Task directions: What follows is a set of records; repeat them exactly, without the pictures.

Data under study:
[Start of section]

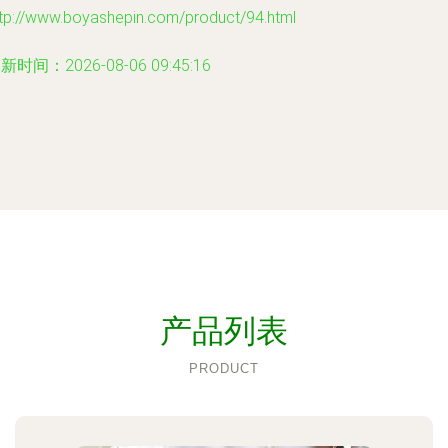
ttp://www.boyashepin.com/product/94.html
新时间：2026-08-06 09:45:16
产品列表
PRODUCT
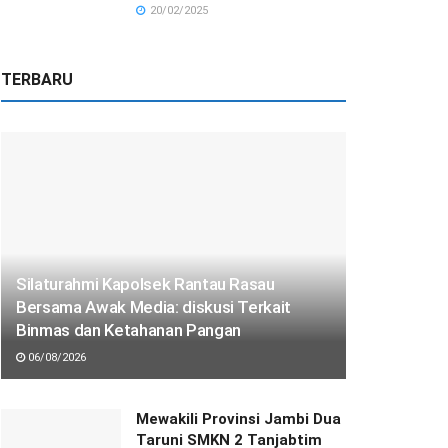
20/02/2025
TERBARU
Silaturahmi Kapolsek Rantau Rasau
Bersama Awak Media: diskusi Terkait
Binmas dan Ketahanan Pangan
06/08/2026
Mewakili Provinsi Jambi Dua
Taruni SMKN 2 Tanjabtim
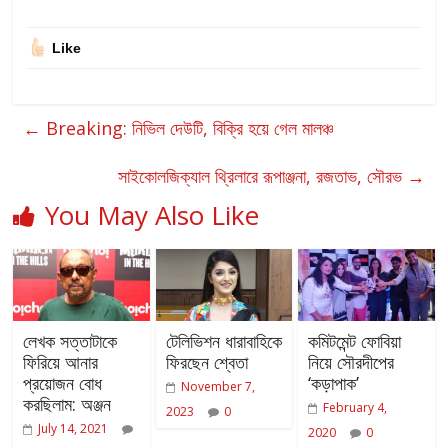
Like
←
Breaking: নিভিল দেউটি, বিক্রি হয়ে গেল মালঞ্চ
সাইকোলজিক্যাল থ্রিলারে রূপাঞ্জনা, রজতাভ, সৌরভ
→
You May Also Like
লেখক সত্তাটাকে
টেলিভিশন ধারাবাহিকে
কমিটমেন্ট ফোবিয়া
ফিরিয়ে আনার
ফিরছেন শ্বেতা
নিয়ে সৌরদীপের
প্রয়োজন বোধ
‘কড়াপাক’
November 7,
করছিলাম: অঞ্জন
February 4,
2023
0
July 14, 2021
2020
0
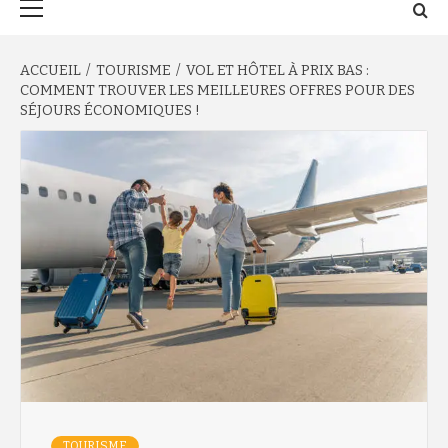
principal
ACCUEIL
TOURISME
VOL ET HÔTEL À PRIX BAS :
COMMENT TROUVER LES MEILLEURES OFFRES POUR DES
SÉJOURS ÉCONOMIQUES !
TOURISME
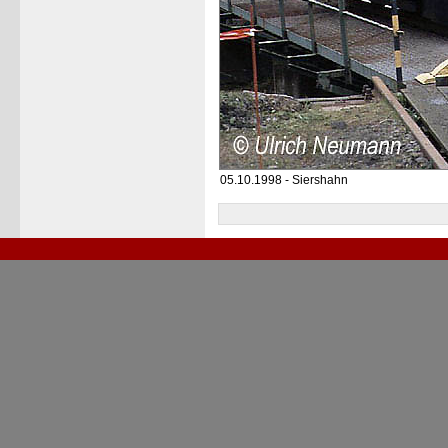
05.10.1998 - Siershahn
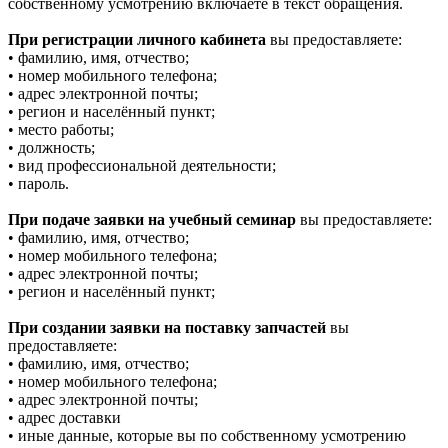
собственному усмотрению включаете в текст обращения.
При регистрации личного кабинета
вы предоставляете:
• фамилию, имя, отчество;
• номер мобильного телефона;
• адрес электронной почты;
• регион и населённый пункт;
• место работы;
• должность;
• вид профессиональной деятельности;
• пароль.
При подаче заявки на учебный семинар
вы предоставляете:
• фамилию, имя, отчество;
• номер мобильного телефона;
• адрес электронной почты;
• регион и населённый пункт;
При создании заявки на поставку запчастей
вы
предоставляете:
• фамилию, имя, отчество;
• номер мобильного телефона;
• адрес электронной почты;
• адрес доставки
• иные данные, которые вы по собственному усмотрению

[End of section]

Your solution:
ttp://www.boyashepin.com/product/94.html
新时间：2026-08-06 09:45:16
产品列表
PRODUCT
20/02/2025
TERBARU
Silaturahmi Kapolsek Rantau Rasau
Bersama Awak Media: diskusi Terkait
Binmas dan Ketahanan Pangan
06/08/2026
Mewakili Provinsi Jambi Dua
Taruni SMKN 2 Tanjabtim
Like
←
Breaking: নিভিল দেউটি, বিক্রি হয়ে গেল মালঞ্চ
সাইকোলজিক্যাল থ্রিলারে রূপাঞ্জনা, রজতাভ, সৌরভ
→
You May Also Like
লেখক সত্তাটাকে
টেলিভিশন ধারাবাহিকে
কমিটমেন্ট ফোবিয়া
ফিরিয়ে আনার
ফিরছেন শ্বেতা
নিয়ে সৌরদীপের
প্রয়োজন বোধ
‘কড়াপাক’
November 7,
করছিলাম: অঞ্জন
February 4,
2023
0
July 14, 2021
2020
0
principal
ACCUEIL
TOURISME
VOL ET HÔTEL À PRIX BAS :
COMMENT TROUVER LES MEILLEURES OFFRES POUR DES
SÉJOURS ÉCONOMIQUES !
TOURISME
05.10.1998 - Siershahn
собственному усмотрению включаете в текст обращения.
При регистрации личного кабинета
вы предоставляете:
• фамилию, имя, отчество;
• номер мобильного телефона;
• адрес электронной почты;
• регион и населённый пункт;
• место работы;
• должность;
• вид профессиональной деятельности;
• пароль.
При подаче заявки на учебный семинар
вы предоставляете:
• фамилию, имя, отчество;
• номер мобильного телефона;
• адрес электронной почты;
• регион и населённый пункт;
При создании заявки на поставку запчастей
вы
предоставляете:
• фамилию, имя, отчество;
• номер мобильного телефона;
• адрес электронной почты;
• адрес доставки
• иные данные, которые вы по собственному усмотрению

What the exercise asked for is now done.